Pricing and features
A 30-day subscription is a very reasonable $3.99, going up to $24.99 ($2/pm) if you buy a year at once. You can also buy a one trial week subscription, and the Android app comes with a free one day trial.
Other than being available on a variety of platforms (iOS, Android, Windows 8, and OSX), VPN Shield does not offer much in the way of fancy features. You can, however, choose between Cisco DLTS and OpenVPN encryption (although why any tech-savvy person would want to choose anything other than OpenVPN is beyond us), and can select to connect to servers in a number of countries.
Payment is made through in-app purchases, or through the Windows 8 app store (we don’t know how OSX purchases are made).
The VPN Shield website is a simple one-page affair, containing very little information, although a Russian language version is available. A bit more detail is provided on the Apple Store and Google Play pages, but this still leaves many questions unanswered.
Privacy and security
On the technical side of things, we also have very little information. Cisco encryption is a proprietary standard, and is usually used to protect passwords for Cisco account. We wouldn’t trust it. OpenVPN should be fine, although no details about the level of encryption or cipher used are known, so we will assume it is the default 128-bit CBC Blowfish.
The Android app
We usually concentrate on the desktop VPN client, but VPN Shield is focused very much on its mobile apps, so we will review the Android app first.

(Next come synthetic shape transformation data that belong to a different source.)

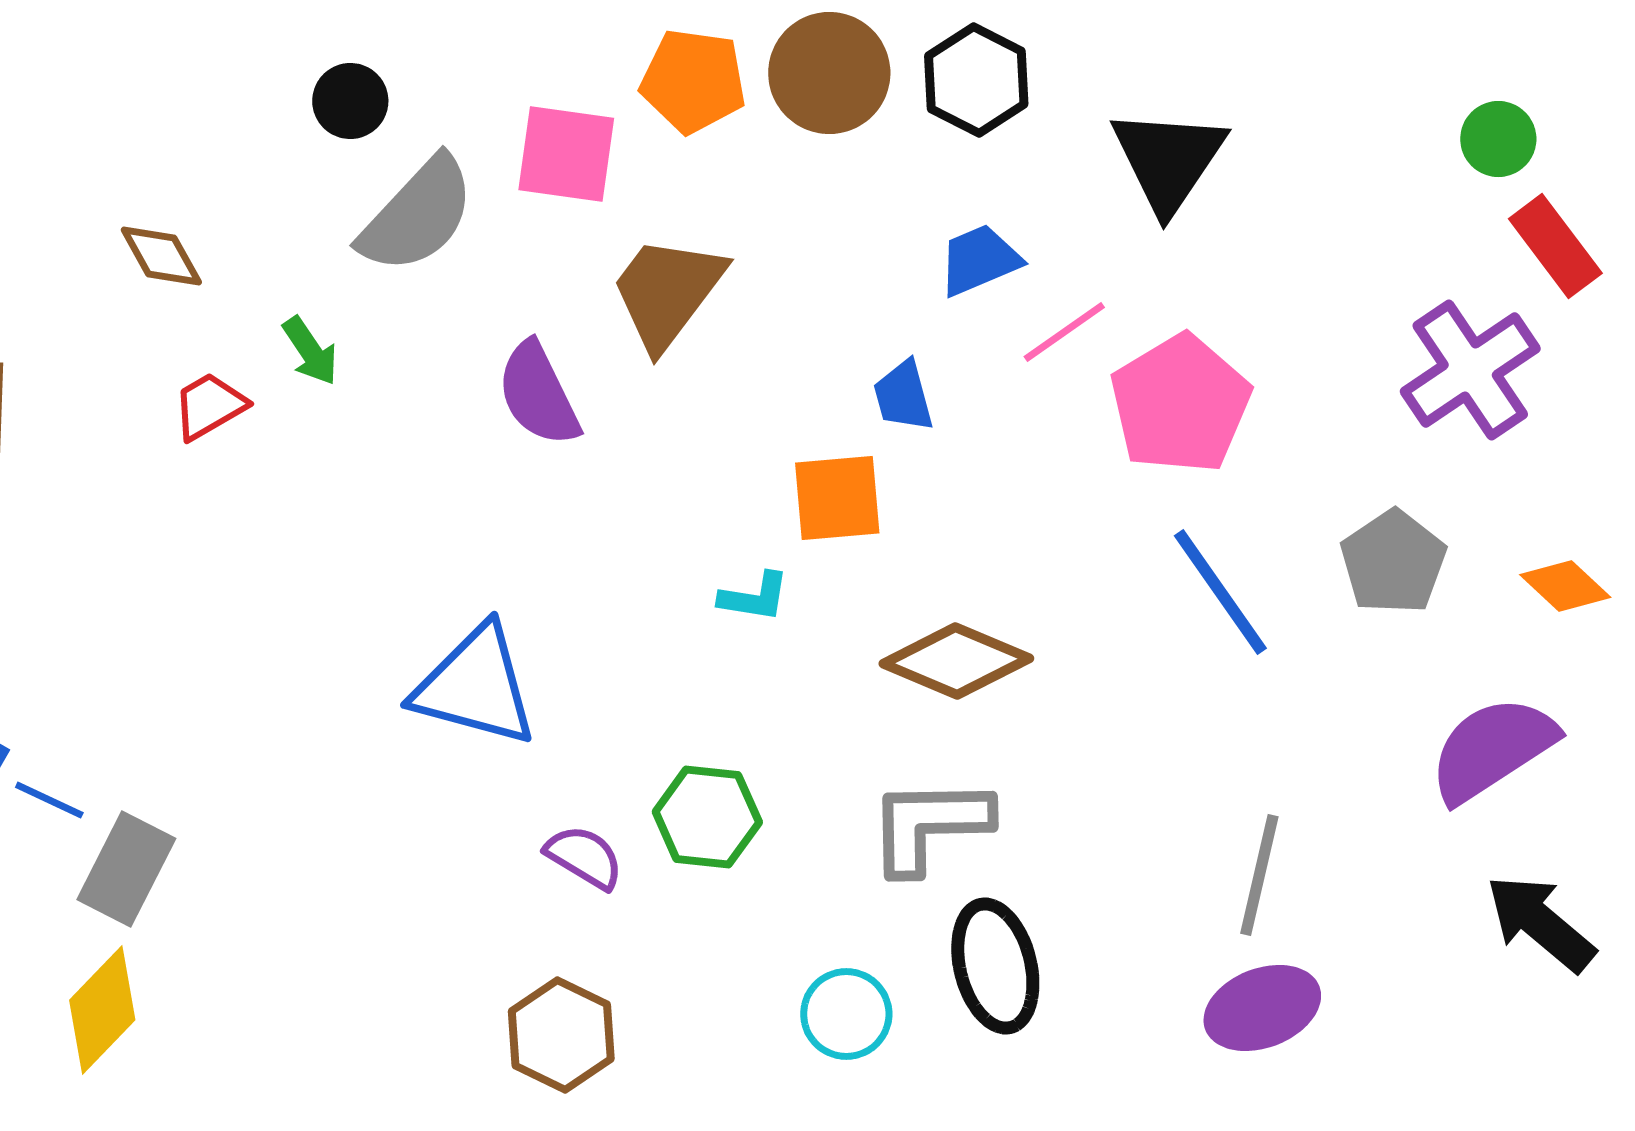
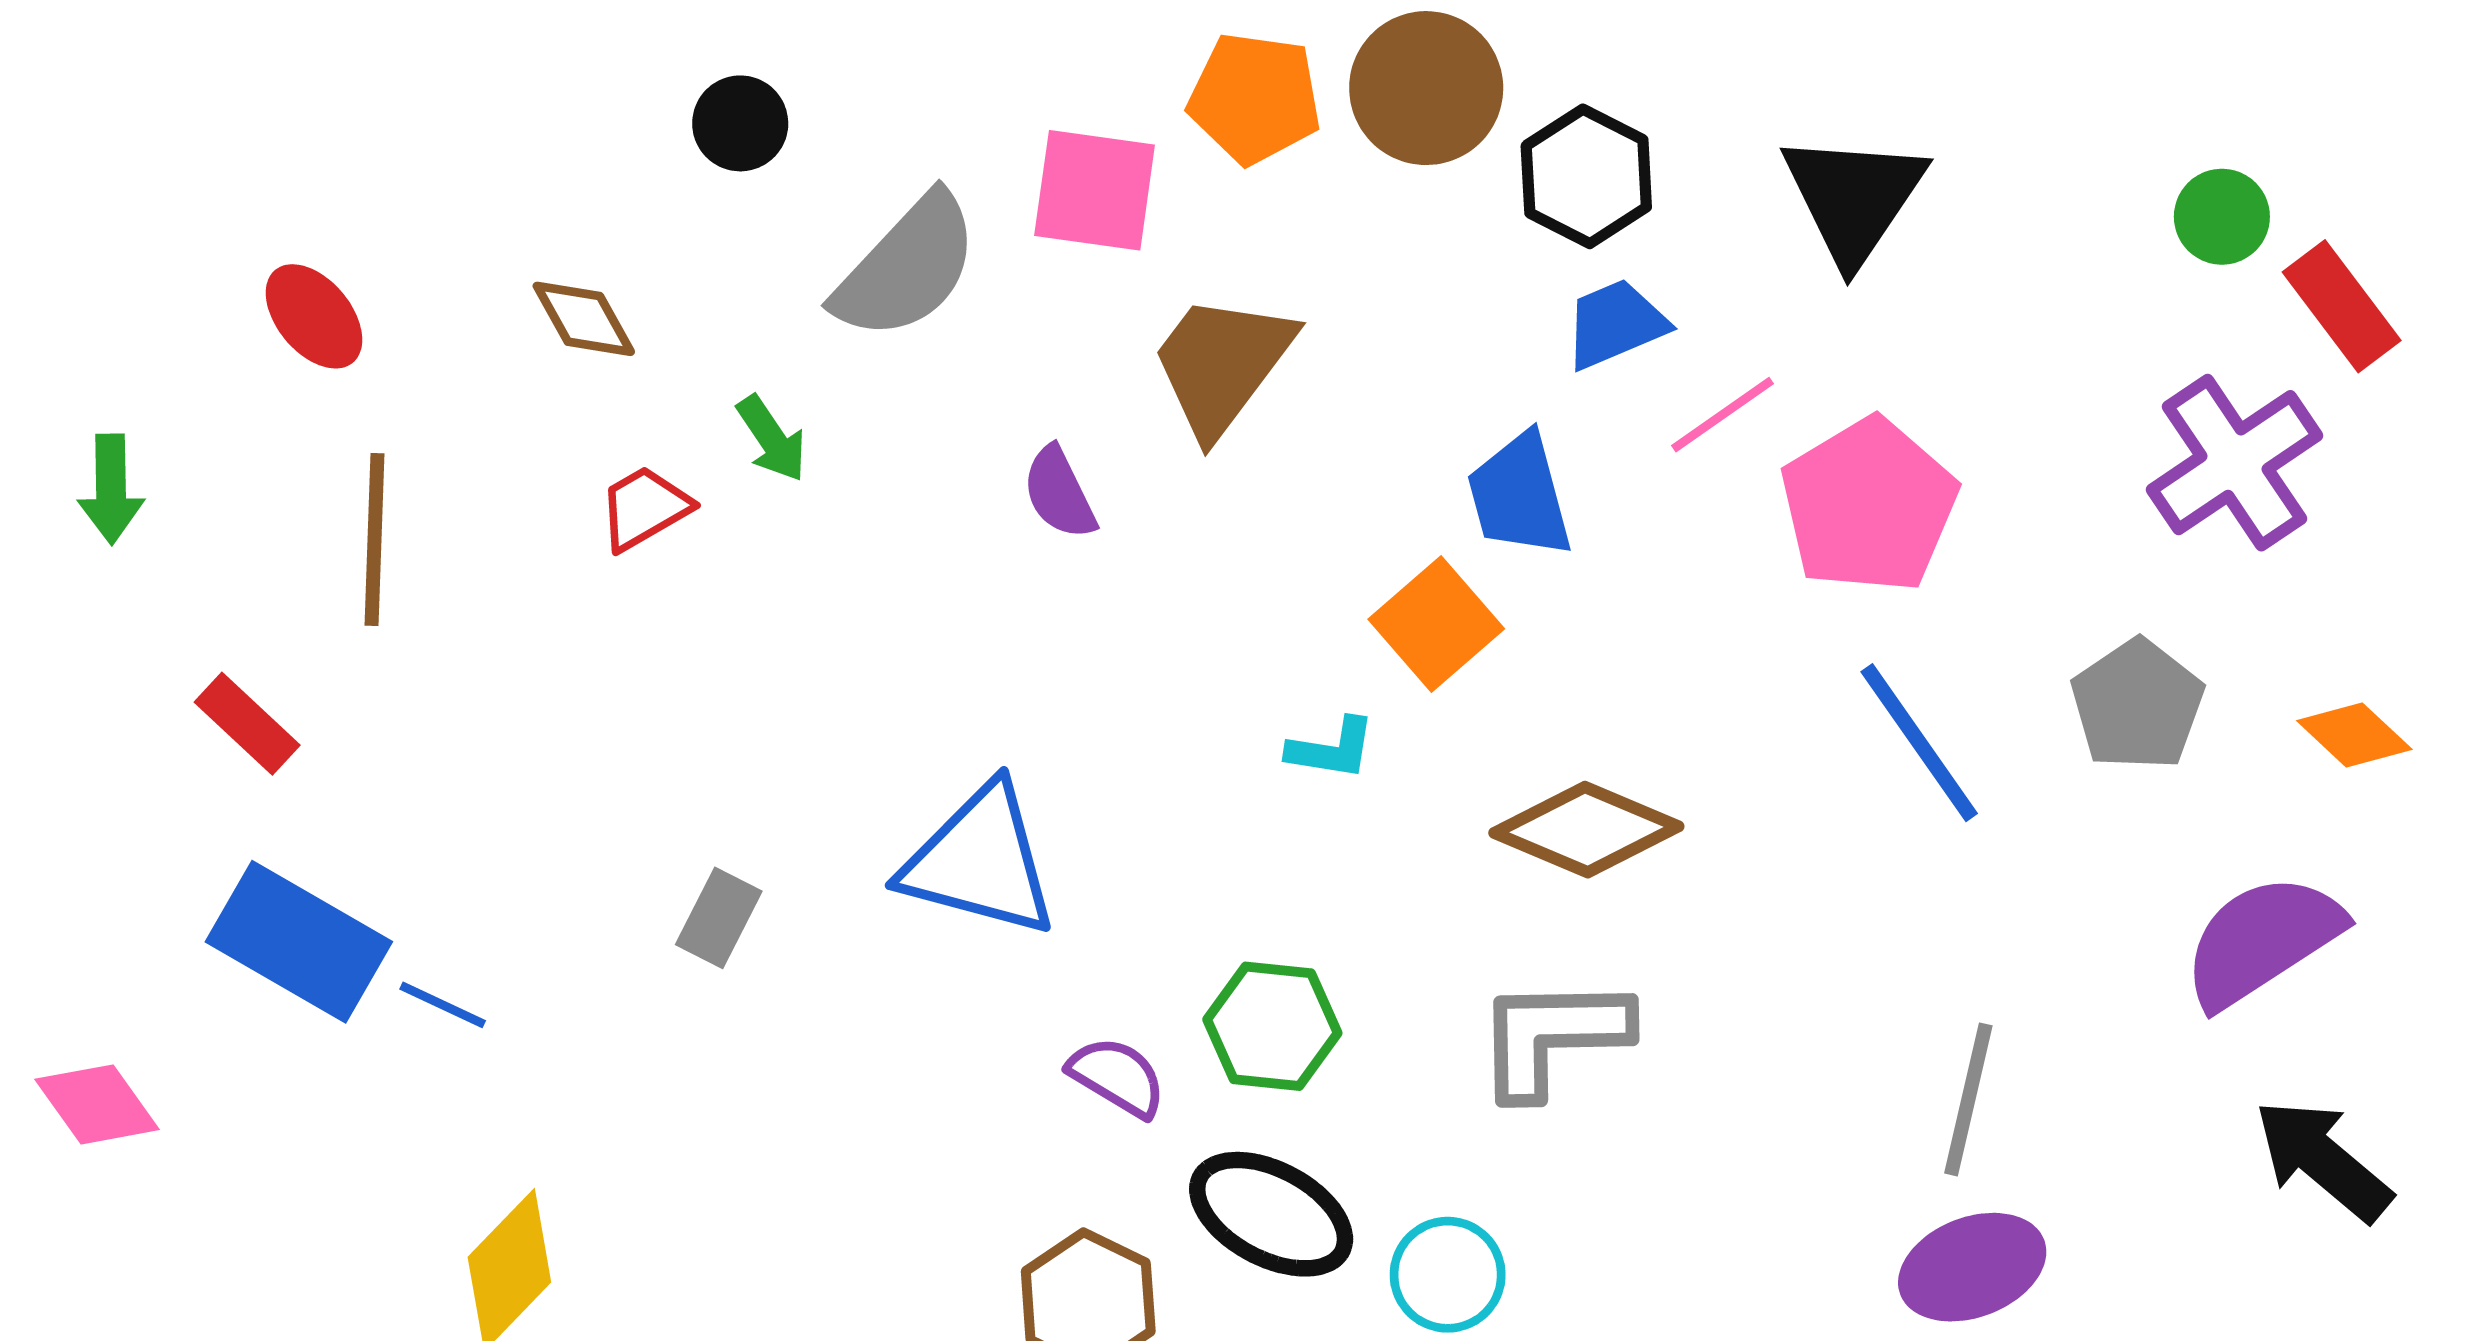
black hexagon: (976, 80) -> (1586, 176), moved
black circle: (350, 101) -> (740, 123), moved
green circle: (1498, 139) -> (2222, 217), moved
purple semicircle: (538, 394) -> (1059, 493), size x0.7
blue trapezoid: (903, 396) -> (1520, 495), size x1.4
orange square: (837, 498) -> (1436, 624), turned -36
gray rectangle: (126, 869) -> (719, 918), moved, size x0.7
black ellipse: (995, 966) -> (1271, 1214), moved, turned -48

It is certainly easy enough to use – just select the server you want, and hit ‘Connect’.
In the settings screen you can decide how you want the app to behave. We strongly suggest changing the VPN type to ‘OpenVPN only’.
All in all, the app connects up fine and does its job in an efficient if unassuming manner.
The Windows 8 App
Although VPN Shield seems to be focused mainly on the mobile market, there are desktop clients for Windows 8 and OSX.
Options are pretty basic.
We have no idea what the Advanced options is on about, but it doesn’t work anyway…
Why the client is Windows 8 only is beyond us, but access to the Windows 8 app store is necessary to buy a subscription.
VPN Shield is available for Android, Windows, iOS, and Mac OSX. Judging from the screenshots, the OSX version is identical to the Windows app, and we have no idea about the iOS version.
We tested connection speeds using the Android app on a Google Nexus 7 2013 tablet using our 20 MB/s UK broadband connection (seeing as the app is primarily aimed at the mobile market).
Tests were performed using TestMy.net, using their Netherlands server.
Connected to a UK server
Connected to a Netherlands server
As you can see, speeds were rather inconsistent, something that was confirmed throughout our tests on different servers.
We also tested VPN Shield for DNS leaks using DNSLeakTest.com, and found no problems.
Good Android (and presumably iOS) client
We weren’t so sure about
We would love to know more about the OpenVPN encryption used
Very inconstant performance results
Desktop client was so-so
VPN Shield is very cheap, and other than very wildly varying performance results, works well. For simple geo-spoofing, evading local censorship, and protecting your data while using public WiFi hotspots, its fine. However, since we know nothing about the company or what they do with your data, anyone who even vaguely cares about privacy should look elsewhere.